Wenig später sitzen wir alle zusammen am Tisch. Shawn ist inzwischen nach Hause gekommen und konnte gar nicht glauben, dass sein Brüderchen zu Besuch ist. Warum habe ich nie realisiert, wie sehr mir meine Familie gefehlt hat? Ich hätte sie viel öfter besuchen sollen aber ich hatte nur meine Arbeit im Kopf. Traurig, dass uns jetzt nur noch so wenig Zeit bleibt.
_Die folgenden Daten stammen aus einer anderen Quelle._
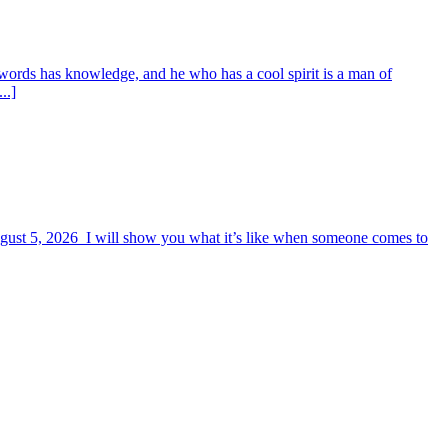
words has knowledge, and he who has a cool spirit is a man of
..]
August 5, 2026 I will show you what it’s like when someone comes to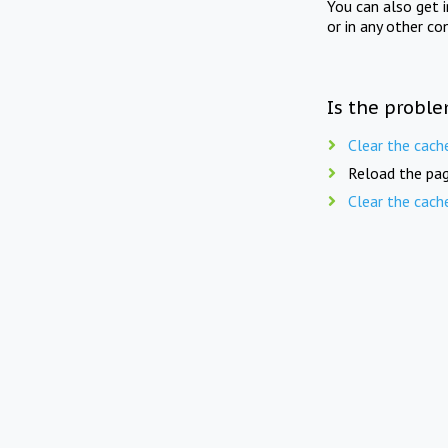
You can also get 
or in any other co
Is the proble
Clear the cach
Reload the pag
Clear the cach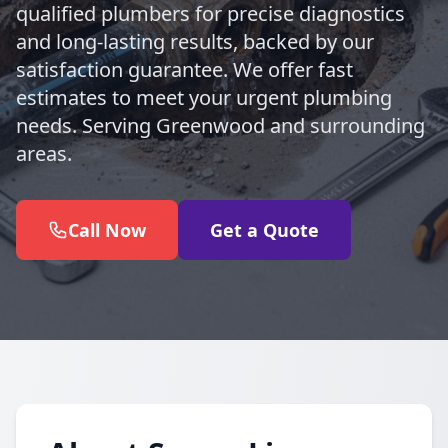
qualified plumbers for precise diagnostics
and long-lasting results, backed by our
satisfaction guarantee. We offer fast
estimates to meet your urgent plumbing
needs. Serving Greenwood and surrounding
areas.
Call Now
Get a Quote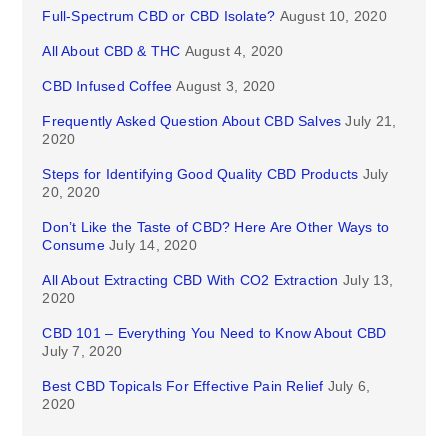
Full-Spectrum CBD or CBD Isolate?
August 10, 2020
All About CBD & THC
August 4, 2020
CBD Infused Coffee
August 3, 2020
Frequently Asked Question About CBD Salves
July 21,
2020
Steps for Identifying Good Quality CBD Products
July
20, 2020
Don’t Like the Taste of CBD? Here Are Other Ways to
Consume
July 14, 2020
All About Extracting CBD With CO2 Extraction
July 13,
2020
CBD 101 – Everything You Need to Know About CBD
July 7, 2020
Best CBD Topicals For Effective Pain Relief
July 6,
2020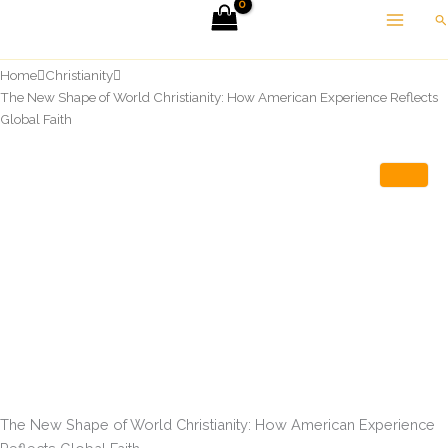
Skip
Se
to
content
Home
Christianity
The New Shape of World Christianity: How American Experience Reflects
Global Faith
The New Shape of World Christianity: How American Experience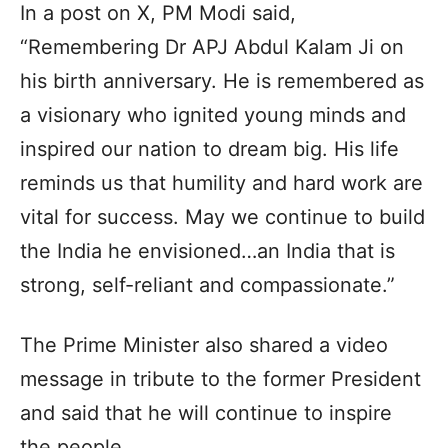
In a post on X, PM Modi said,
“Remembering Dr APJ Abdul Kalam Ji on
his birth anniversary. He is remembered as
a visionary who ignited young minds and
inspired our nation to dream big. His life
reminds us that humility and hard work are
vital for success. May we continue to build
the India he envisioned…an India that is
strong, self-reliant and compassionate.”
The Prime Minister also shared a video
message in tribute to the former President
and said that he will continue to inspire
the people.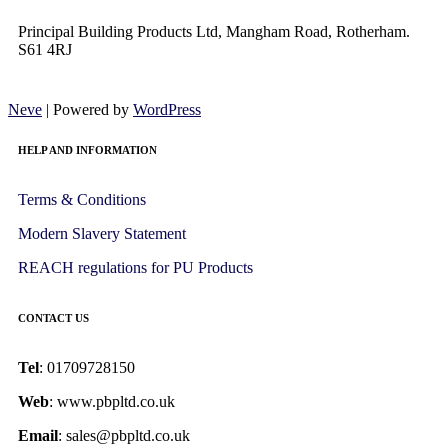
Principal Building Products Ltd, Mangham Road, Rotherham.
S61 4RJ
Neve
| Powered by
WordPress
HELP AND INFORMATION
Terms & Conditions
Modern Slavery Statement
REACH regulations for PU Products
CONTACT US
Tel
: 01709728150
Web
: www.pbpltd.co.uk
Email
: sales@pbpltd.co.uk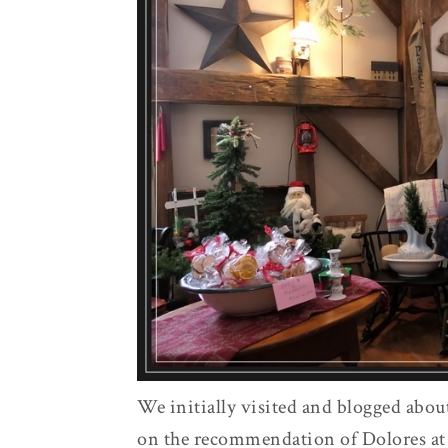
We initially visited and blogged abou
on the recommendation of Dolores at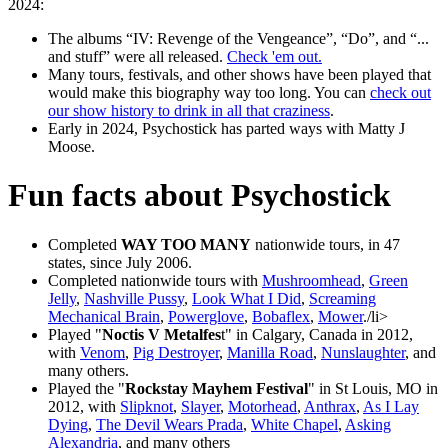
2024:
The albums
IV: Revenge of the Vengeance
,
Do
, and
...
and stuff
were all released.
Check 'em out.
Many tours, festivals, and other shows have been played that
would make this biography way too long. You can
check out
our show history to drink in all that craziness
.
Early in 2024, Psychostick has parted ways with Matty J
Moose.
Fun facts about Psychostick
Completed
WAY TOO MANY
nationwide tours, in 47
states, since July 2006.
Completed nationwide tours with
Mushroomhead
,
Green
Jelly
,
Nashville Pussy
,
Look What I Did
,
Screaming
Mechanical Brain
,
Powerglove
,
Bobaflex
,
Mower
./li>
Played "
Noctis V Metalfes
t" in Calgary, Canada in 2012,
with
Venom
,
Pig Destroyer
,
Manilla Road
,
Nunslaughter
, and
many others.
Played the "
Rockstay Mayhem Festival
" in St Louis, MO in
2012, with
Slipknot
,
Slayer
,
Motorhead
,
Anthrax
,
As I Lay
Dying
,
The Devil Wears Prada
,
White Chapel
,
Asking
Alexandria
, and many others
Wir reden über dies und das und genießen einfach unsere Gemeinsamkeit, als ich irgendwann auf die Uhr schaue. 18:00 Uhr. Langsam sollte ich mal zurück nach Köln, sonst habe ich vielleicht nicht mehr genug Zeit, um mein Vorhaben durchzuziehen. Ob Cheng meinen Brief überhaupt schon gelesen hat? Bestimmt, er müsste ja schon längst wieder zuhause sein. Ein Blick auf mein Handy bestätigt meinen Verdacht. Ich habe genau 14 Nachrichten und 7 verpasste Anrufe von Cheng. Er hat den Brief also gelesen. "Ju-Ju, ist alles in Ordnung? Du wirkst so traurig." Als ich aufschaue, blicke ich in das besorgte Gesicht meiner Mutter. "Mir geht's gut.", sage ich mit einem gequälten Lächeln. "Ich muss nur langsam wieder zurück. Sonst machen sich Vince und Joon noch Sorgen." Traurig lächelt sie mich an und ich sehe, wie enttäuscht sie ist. Auch mein Vater und Shawn sind enttäuscht. Ich muss jetzt hier raus, sonst fange ich noch an zu heulen. Also stehe ich auf und verabschiede mich von meiner Familie. Es tut weh, zu wissen, dass ich sie nie wieder sehen werde, aber ich bin selbst schuld. Ich muss das jetzt durchziehen. "Grüß die beiden ganz lieb von uns!", sagt man Vater und bezieht sich damit auf Vince und Joon. "Ja und komm uns bald mal wieder besuchen, Bruderherz." Shawn klopft mir leicht auf die Schulter. "Mach ich.", erwiedere ich grinsend. Ich weiß, dass es eine Lüge ist. Als letztes verabschiede ich mich von meiner Mama. Sie drückt mich ganz fest an sich und ich will sie, wenn ich ehrlich bin, auch gar nicht mehr loslassen. "Danke für alles.", flüstere ich in ihr Ohr. Sie löst sich von mir und sieht mich etwas verwirrt an, lächelt dann aber und streicht mir sanft über die Wange. Dann gehe ich zur Haustür und meine Familie begleitet mich noch. "Ich hab euch lieb.", sage ich und sehe sie alle nochmal an. Ich schaue in drei lächelnde Gesichter und auch ich ringe mich noch zu einem Lächeln durch, bevor ich mich endgültig umdrehe und den Tränen freien Lauf lasse.